*** STUDY MATERIAL Section Begins ***
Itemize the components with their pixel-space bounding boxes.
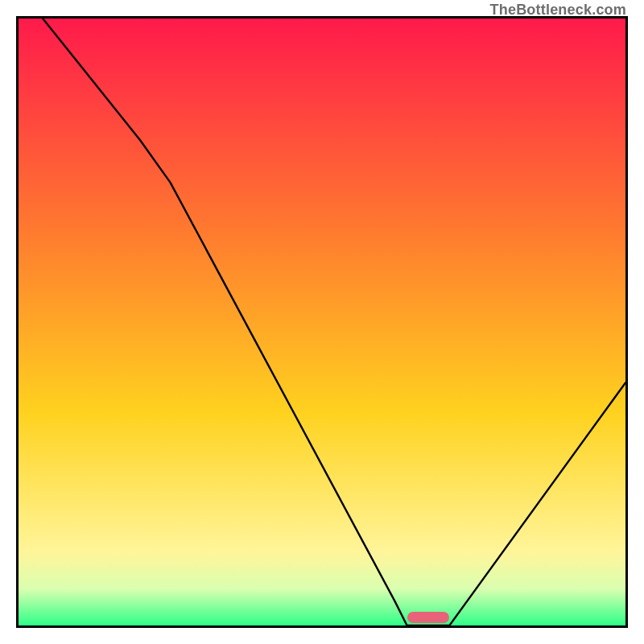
svg-rect-0 (19, 19, 625, 625)
background-gradient (19, 19, 625, 625)
chart-frame: TheBottleneck.com (0, 0, 644, 644)
plot-area (16, 16, 628, 628)
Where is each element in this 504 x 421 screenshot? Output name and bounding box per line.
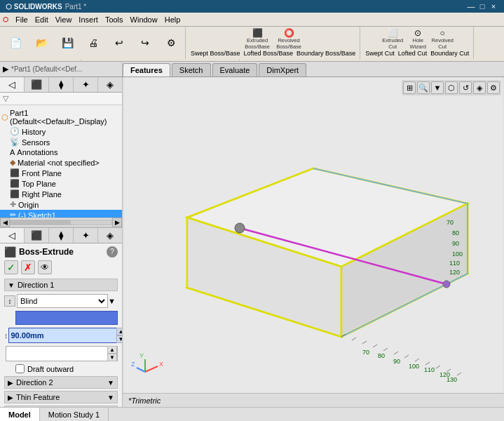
new-btn[interactable]: 📄: [3, 33, 28, 53]
end-condition-select[interactable]: Blind: [17, 294, 108, 308]
revolved-boss-btn[interactable]: ⭕ RevolvedBoss/Base: [273, 29, 304, 49]
left-tab-display[interactable]: ◈: [98, 77, 122, 92]
help-btn[interactable]: ?: [107, 246, 118, 258]
prop-tab-diamond[interactable]: ⧫: [49, 228, 74, 243]
depth-down-btn[interactable]: ▼: [116, 335, 123, 343]
view-settings-btn[interactable]: ⚙: [487, 81, 500, 94]
extra-spinners[interactable]: ▲ ▼: [107, 346, 117, 361]
viewport[interactable]: ⊞ 🔍 ▼ ⬡ ↺ ◈ ⚙: [123, 77, 504, 407]
left-tab-property[interactable]: ⬛: [25, 77, 49, 92]
depth-spinners[interactable]: ▲ ▼: [116, 328, 123, 343]
expand-tree-btn[interactable]: ▶: [3, 65, 8, 74]
depth-up-btn[interactable]: ▲: [116, 328, 123, 335]
boundary-boss-btn[interactable]: Boundary Boss/Base: [295, 50, 357, 57]
left-tab-feature-manager[interactable]: ◁: [0, 77, 25, 92]
lofted-cut-btn[interactable]: Lofted Cut: [397, 50, 429, 57]
tab-features[interactable]: Features: [123, 63, 170, 76]
swept-boss-btn[interactable]: Swept Boss/Base: [189, 50, 242, 57]
swept-cut-btn[interactable]: Swept Cut: [364, 50, 396, 57]
extruded-cut-btn[interactable]: ⬜ ExtrudedCut: [380, 29, 405, 49]
flip-direction-btn[interactable]: ↕: [4, 295, 15, 307]
menu-insert[interactable]: Insert: [76, 14, 101, 25]
svg-text:90: 90: [393, 358, 400, 365]
zoom-in-btn[interactable]: 🔍: [417, 81, 430, 94]
selected-contours-section[interactable]: ▶ Selected Contours ▼: [4, 406, 118, 407]
tree-scrollbar[interactable]: ◀ ▶: [0, 218, 122, 227]
feature-tree[interactable]: ⬡ Part1 (Default<<Default>_Display) 🕐 Hi…: [0, 105, 122, 218]
svg-text:80: 80: [452, 229, 459, 236]
left-tab-config[interactable]: ⧫: [49, 77, 74, 92]
document-title: Part1 *: [65, 3, 87, 11]
tab-sketch[interactable]: Sketch: [172, 63, 211, 76]
3d-canvas[interactable]: 70 80 90 100 110 120 130 70 80 90 100 11…: [123, 77, 504, 407]
prop-tab-display2[interactable]: ◈: [98, 228, 122, 243]
depth-input[interactable]: [9, 331, 116, 340]
options-btn[interactable]: ⚙: [158, 33, 184, 53]
extruded-boss-btn[interactable]: ⬛ ExtrudedBoss/Base: [242, 29, 273, 49]
end-condition-dropdown-icon[interactable]: ▼: [108, 297, 118, 305]
annotations-icon: A: [10, 148, 15, 156]
tree-history[interactable]: 🕐 History: [0, 126, 122, 137]
svg-text:70: 70: [362, 349, 369, 356]
menu-tools[interactable]: Tools: [102, 14, 126, 25]
tree-annotations[interactable]: A Annotations: [0, 147, 122, 157]
tree-top-plane[interactable]: ⬛ Top Plane: [0, 178, 122, 189]
view-perspective-btn[interactable]: ◈: [473, 81, 486, 94]
tree-right-plane[interactable]: ⬛ Right Plane: [0, 189, 122, 199]
hole-wizard-btn[interactable]: ⊙ HoleWizard: [406, 29, 430, 49]
menu-view[interactable]: View: [53, 14, 75, 25]
menu-file[interactable]: File: [13, 14, 31, 25]
svg-text:110: 110: [424, 366, 435, 373]
tab-dimxpert[interactable]: DimXpert: [259, 63, 306, 76]
extra-up-btn[interactable]: ▲: [107, 346, 117, 354]
tab-evaluate[interactable]: Evaluate: [212, 63, 258, 76]
tree-origin[interactable]: ✚ Origin: [0, 199, 122, 210]
bottom-tab-model[interactable]: Model: [0, 408, 40, 421]
open-btn[interactable]: 📂: [29, 33, 54, 53]
thin-feature-section[interactable]: ▶ Thin Feature ▼: [4, 391, 118, 403]
left-tab-dimxpert[interactable]: ✦: [74, 77, 98, 92]
scrollbar-thumb[interactable]: [11, 220, 71, 225]
extra-input[interactable]: [6, 349, 107, 358]
menu-window[interactable]: Window: [128, 14, 161, 25]
revolved-cut-btn[interactable]: ○ RevolvedCut: [430, 29, 454, 49]
undo-btn[interactable]: ↩: [107, 33, 132, 53]
prop-tab-box[interactable]: ⬛: [25, 228, 49, 243]
direction2-section[interactable]: ▶ Direction 2 ▼: [4, 376, 118, 389]
cancel-btn[interactable]: ✗: [21, 260, 35, 274]
direction1-section[interactable]: ▼ Direction 1: [4, 279, 118, 291]
tree-sensors[interactable]: 📡 Sensors: [0, 137, 122, 147]
tree-material[interactable]: ◆ Material <not specified>: [0, 157, 122, 168]
minimize-btn[interactable]: —: [466, 2, 476, 11]
sketch1-label: (-) Sketch1: [18, 211, 56, 218]
extra-down-btn[interactable]: ▼: [107, 354, 117, 361]
property-content: ⬛ Boss-Extrude ? ✓ ✗ 👁 ▼ Direction 1 ↕: [0, 243, 122, 407]
view-options-btn[interactable]: ▼: [431, 81, 444, 94]
preview-btn[interactable]: 👁: [38, 260, 52, 274]
view-cube-btn[interactable]: ⬡: [445, 81, 458, 94]
view-rotate-btn[interactable]: ↺: [459, 81, 472, 94]
menu-help[interactable]: Help: [162, 14, 184, 25]
tree-front-plane[interactable]: ⬛ Front Plane: [0, 168, 122, 178]
zoom-to-fit-btn[interactable]: ⊞: [403, 81, 416, 94]
accept-btn[interactable]: ✓: [4, 260, 18, 274]
tree-part1[interactable]: ⬡ Part1 (Default<<Default>_Display): [0, 108, 122, 126]
menu-edit[interactable]: Edit: [32, 14, 51, 25]
draft-outward-checkbox[interactable]: [15, 364, 25, 373]
prop-tab-arrow[interactable]: ◁: [0, 228, 25, 243]
lofted-boss-btn[interactable]: Lofted Boss/Base: [243, 50, 295, 57]
scroll-right-btn[interactable]: ▶: [112, 218, 122, 227]
scroll-left-btn[interactable]: ◀: [0, 218, 10, 227]
material-label: Material <not specified>: [18, 159, 100, 167]
save-btn[interactable]: 💾: [55, 33, 80, 53]
close-btn[interactable]: ×: [489, 2, 498, 11]
prop-tab-star[interactable]: ✦: [74, 228, 98, 243]
svg-text:130: 130: [447, 376, 457, 383]
bottom-tab-motion-study[interactable]: Motion Study 1: [40, 408, 109, 421]
boundary-cut-btn[interactable]: Boundary Cut: [429, 50, 470, 57]
maximize-btn[interactable]: □: [477, 2, 487, 11]
redo-btn[interactable]: ↪: [132, 33, 158, 53]
tree-sketch1[interactable]: ✏ (-) Sketch1: [0, 210, 122, 218]
menu-bar: ⬡ File Edit View Insert Tools Window Hel…: [0, 13, 504, 27]
print-btn[interactable]: 🖨: [81, 33, 106, 53]
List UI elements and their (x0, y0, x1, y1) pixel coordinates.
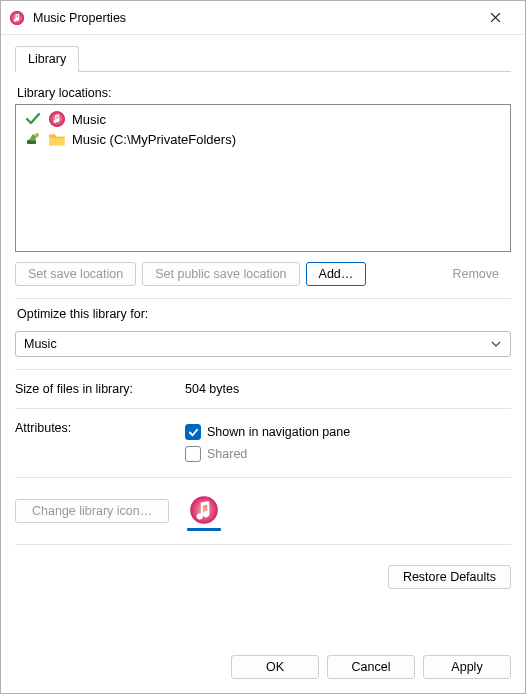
size-label: Size of files in library: (15, 382, 185, 396)
svg-point-3 (49, 111, 65, 127)
set-save-location-button[interactable]: Set save location (15, 262, 136, 286)
divider (15, 298, 511, 299)
window-title: Music Properties (33, 11, 473, 25)
folder-icon (48, 130, 66, 148)
cancel-button[interactable]: Cancel (327, 655, 415, 679)
close-button[interactable] (473, 3, 517, 33)
optimize-select[interactable]: Music (15, 331, 511, 357)
apply-button[interactable]: Apply (423, 655, 511, 679)
tab-library[interactable]: Library (15, 46, 79, 72)
set-public-save-location-button[interactable]: Set public save location (142, 262, 299, 286)
check-icon (24, 111, 42, 127)
svg-rect-4 (27, 140, 36, 144)
tab-label: Library (28, 52, 66, 66)
locations-heading: Library locations: (17, 86, 511, 100)
tab-strip: Library (15, 45, 511, 72)
music-folder-icon (48, 110, 66, 128)
ok-button[interactable]: OK (231, 655, 319, 679)
chevron-down-icon (490, 338, 502, 350)
list-item[interactable]: Music (C:\MyPrivateFolders) (22, 129, 504, 149)
locations-list[interactable]: Music Music (C:\MyPrivateFolders) (15, 104, 511, 252)
svg-point-6 (190, 496, 218, 524)
shown-in-nav-label: Shown in navigation pane (207, 425, 350, 439)
svg-point-5 (35, 133, 39, 137)
properties-dialog: Music Properties Library Library locatio… (0, 0, 526, 694)
attributes-label: Attributes: (15, 421, 185, 435)
add-button[interactable]: Add… (306, 262, 367, 286)
size-value: 504 bytes (185, 382, 239, 396)
list-item[interactable]: Music (22, 109, 504, 129)
music-app-icon (9, 10, 25, 26)
titlebar: Music Properties (1, 1, 525, 35)
close-icon (490, 12, 501, 23)
tool-icon (24, 131, 42, 147)
library-icon-preview (187, 494, 221, 528)
shared-label: Shared (207, 447, 247, 461)
optimize-value: Music (24, 337, 57, 351)
dialog-buttons: OK Cancel Apply (1, 645, 525, 693)
optimize-label: Optimize this library for: (17, 307, 511, 321)
shared-checkbox[interactable] (185, 446, 201, 462)
list-item-label: Music (72, 112, 106, 127)
remove-button[interactable]: Remove (440, 262, 511, 286)
list-item-label: Music (C:\MyPrivateFolders) (72, 132, 236, 147)
restore-defaults-button[interactable]: Restore Defaults (388, 565, 511, 589)
shown-in-nav-checkbox[interactable] (185, 424, 201, 440)
change-library-icon-button[interactable]: Change library icon… (15, 499, 169, 523)
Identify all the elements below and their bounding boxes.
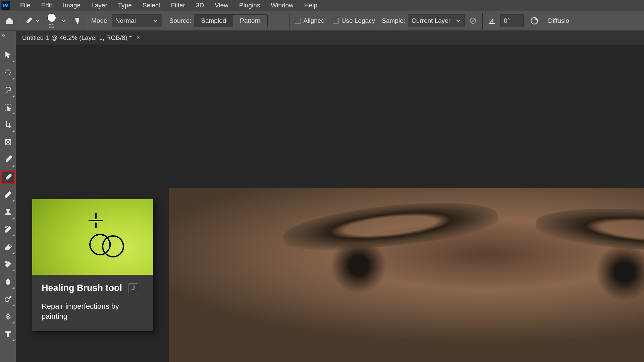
- close-icon[interactable]: ×: [137, 34, 140, 41]
- document-image: [169, 188, 644, 362]
- svg-point-16: [8, 176, 9, 177]
- brush-cursor-icon: [102, 235, 124, 257]
- move-tool[interactable]: [1, 49, 15, 62]
- mode-value: Normal: [115, 17, 136, 24]
- flyout-indicator-icon: [12, 60, 14, 62]
- brush-preset-picker[interactable]: 21: [44, 13, 59, 28]
- flyout-indicator-icon: [12, 77, 14, 79]
- flyout-indicator-icon: [12, 165, 14, 167]
- menu-file[interactable]: File: [15, 1, 36, 10]
- svg-point-15: [7, 177, 7, 178]
- mode-select[interactable]: Normal: [112, 14, 162, 27]
- history-brush-tool[interactable]: [1, 223, 15, 237]
- source-label: Source:: [167, 17, 194, 24]
- home-icon: [5, 16, 14, 25]
- document-title: Untitled-1 @ 46.2% (Layer 1, RGB/8) *: [22, 34, 132, 42]
- frame-tool[interactable]: [1, 136, 15, 149]
- type-tool-icon: [4, 330, 12, 339]
- document-tab[interactable]: Untitled-1 @ 46.2% (Layer 1, RGB/8) * ×: [16, 31, 146, 45]
- mode-label: Mode:: [89, 17, 112, 24]
- angle-icon: [487, 16, 497, 25]
- brush-size-value: 21: [49, 23, 55, 28]
- crop-tool-icon: [4, 121, 12, 130]
- source-option-sampled[interactable]: Sampled: [194, 15, 233, 27]
- menu-select[interactable]: Select: [137, 1, 166, 10]
- flyout-indicator-icon: [12, 321, 14, 323]
- dodge-tool[interactable]: [1, 293, 15, 306]
- brush-tool[interactable]: [1, 188, 15, 202]
- menu-layer[interactable]: Layer: [86, 1, 113, 10]
- brush-tool-icon: [4, 190, 12, 200]
- aligned-checkbox[interactable]: Aligned: [291, 17, 329, 24]
- svg-rect-3: [77, 22, 78, 24]
- chevron-right-icon: ››: [1, 32, 5, 38]
- crosshair-icon: [89, 213, 103, 228]
- eyedropper-tool[interactable]: [1, 154, 15, 167]
- history-brush-tool-icon: [4, 225, 12, 235]
- ignore-adjustment-layers-button[interactable]: [465, 13, 481, 28]
- pressure-icon: [530, 16, 539, 25]
- flyout-indicator-icon: [12, 130, 14, 132]
- healing-brush-tool-icon: [4, 173, 12, 182]
- sample-value: Current Layer: [412, 17, 450, 24]
- lasso-tool-icon: [4, 86, 12, 95]
- flyout-indicator-icon: [12, 269, 14, 271]
- menu-edit[interactable]: Edit: [36, 1, 58, 10]
- gradient-tool[interactable]: [1, 258, 15, 272]
- pen-tool[interactable]: [1, 310, 15, 324]
- diffusion-label: Diffusio: [545, 17, 572, 24]
- angle-value: 0°: [504, 17, 510, 24]
- object-selection-tool[interactable]: [1, 101, 15, 115]
- canvas-area[interactable]: Healing Brush tool J Repair imperfection…: [16, 45, 644, 362]
- aligned-label: Aligned: [304, 17, 325, 24]
- menu-filter[interactable]: Filter: [166, 1, 191, 10]
- brush-angle-icon-button[interactable]: [484, 13, 500, 28]
- gradient-tool-icon: [4, 260, 12, 269]
- eyedropper-tool-icon: [4, 156, 12, 165]
- brush-panel-icon: [73, 16, 82, 25]
- use-legacy-checkbox[interactable]: Use Legacy: [329, 17, 379, 24]
- brush-settings-button[interactable]: [69, 13, 86, 28]
- menu-window[interactable]: Window: [265, 1, 299, 10]
- home-button[interactable]: [1, 13, 17, 28]
- svg-point-19: [5, 261, 7, 263]
- marquee-tool[interactable]: [1, 66, 15, 80]
- lasso-tool[interactable]: [1, 84, 15, 97]
- svg-point-2: [29, 20, 30, 20]
- type-tool[interactable]: [1, 328, 15, 341]
- svg-point-7: [535, 18, 537, 20]
- pressure-for-size-button[interactable]: [526, 13, 542, 28]
- tool-preset-picker[interactable]: [20, 13, 44, 28]
- blur-tool[interactable]: [1, 276, 15, 289]
- source-option-pattern[interactable]: Pattern: [233, 15, 267, 27]
- clone-stamp-tool[interactable]: [1, 206, 15, 219]
- flyout-indicator-icon: [12, 217, 14, 219]
- menu-help[interactable]: Help: [299, 1, 323, 10]
- chevron-down-icon: [455, 18, 461, 24]
- source-toggle: Sampled Pattern: [194, 14, 267, 27]
- sample-select[interactable]: Current Layer: [408, 14, 465, 27]
- brush-angle-input[interactable]: 0°: [500, 14, 524, 27]
- toolbar-collapse-toggle[interactable]: ››: [0, 31, 16, 45]
- chevron-down-icon: [35, 18, 41, 24]
- eraser-tool-icon: [4, 243, 12, 252]
- options-bar: 21 Mode: Normal Source: Sampled Pattern …: [0, 11, 644, 31]
- menu-plugins[interactable]: Plugins: [234, 1, 265, 10]
- eraser-tool[interactable]: [1, 241, 15, 254]
- flyout-indicator-icon: [12, 95, 14, 97]
- tooltip-body: Healing Brush tool J Repair imperfection…: [32, 275, 153, 331]
- flyout-indicator-icon: [12, 112, 14, 114]
- move-tool-icon: [4, 51, 12, 60]
- object-selection-tool-icon: [4, 103, 12, 113]
- menu-image[interactable]: Image: [57, 1, 86, 10]
- crop-tool[interactable]: [1, 119, 15, 132]
- healing-brush-tool[interactable]: [1, 171, 15, 184]
- flyout-indicator-icon: [12, 234, 14, 236]
- chevron-down-icon[interactable]: [61, 18, 67, 24]
- frame-tool-icon: [4, 138, 12, 147]
- blur-tool-icon: [4, 278, 12, 287]
- flyout-indicator-icon: [12, 304, 14, 306]
- menu-3d[interactable]: 3D: [191, 1, 209, 10]
- menu-view[interactable]: View: [209, 1, 234, 10]
- menu-type[interactable]: Type: [113, 1, 137, 10]
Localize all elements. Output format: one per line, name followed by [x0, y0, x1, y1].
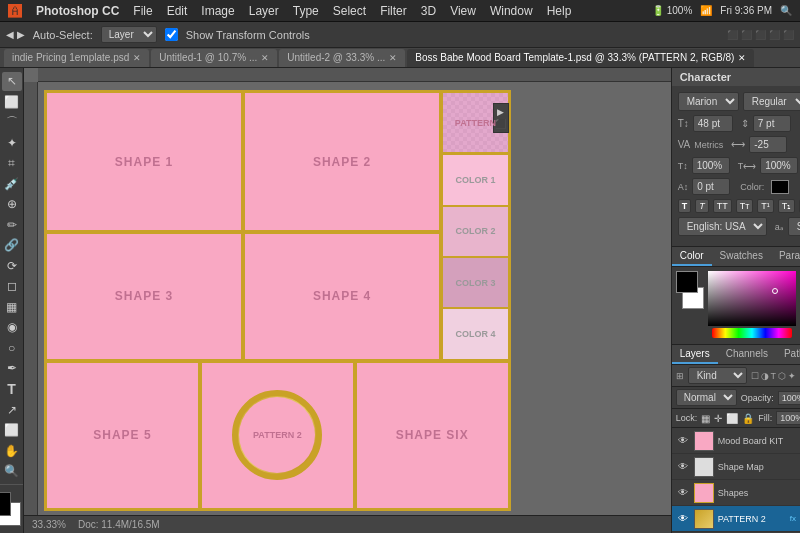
*** STUDY MATERIAL Section Ends ***
## WORK ITEM
What lines in the listing above contain the word "Edit"? Show each one.

## OUTPUT FOR THIS TASK
menu-edit[interactable]: Edit: [32, 14, 51, 25]
menu-bar: ⬡ File Edit View Insert Tools Window Hel…: [0, 13, 504, 27]
- menu-edit[interactable]: Edit: [36, 1, 58, 10]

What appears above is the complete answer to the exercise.